Segment Start: Excerpted records
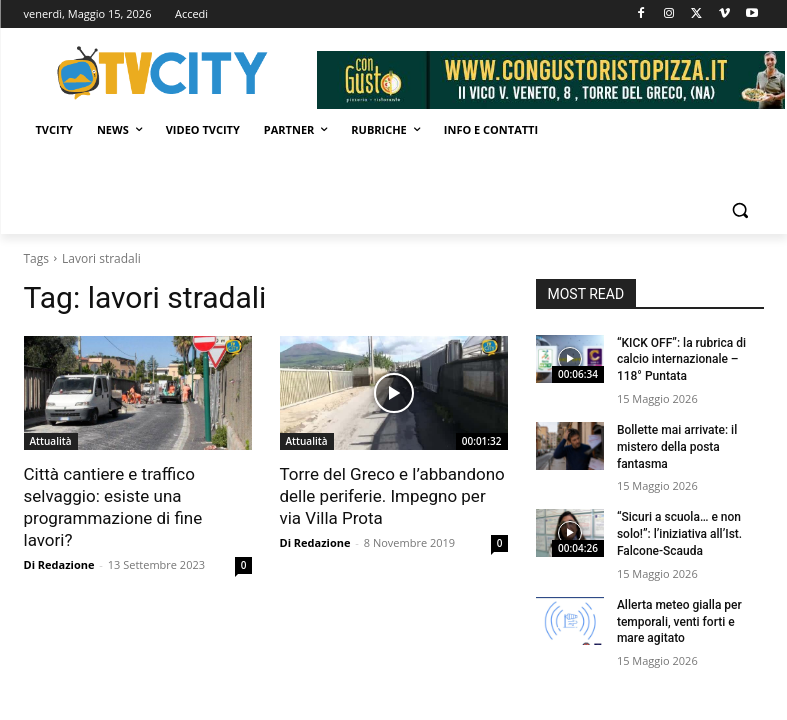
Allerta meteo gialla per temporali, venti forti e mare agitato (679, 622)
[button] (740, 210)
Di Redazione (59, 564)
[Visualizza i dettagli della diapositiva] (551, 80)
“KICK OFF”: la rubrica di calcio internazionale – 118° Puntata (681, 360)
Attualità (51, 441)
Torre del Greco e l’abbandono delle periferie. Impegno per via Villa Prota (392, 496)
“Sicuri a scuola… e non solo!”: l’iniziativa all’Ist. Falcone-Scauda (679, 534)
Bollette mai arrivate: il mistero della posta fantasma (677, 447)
Segment End: Excerpted records
Your goal | All lines with the word "della" should be copied from the material above.

Task answer |
[Visualizza i dettagli della diapositiva] (551, 80)
Bollette mai arrivate: il mistero della posta fantasma (677, 447)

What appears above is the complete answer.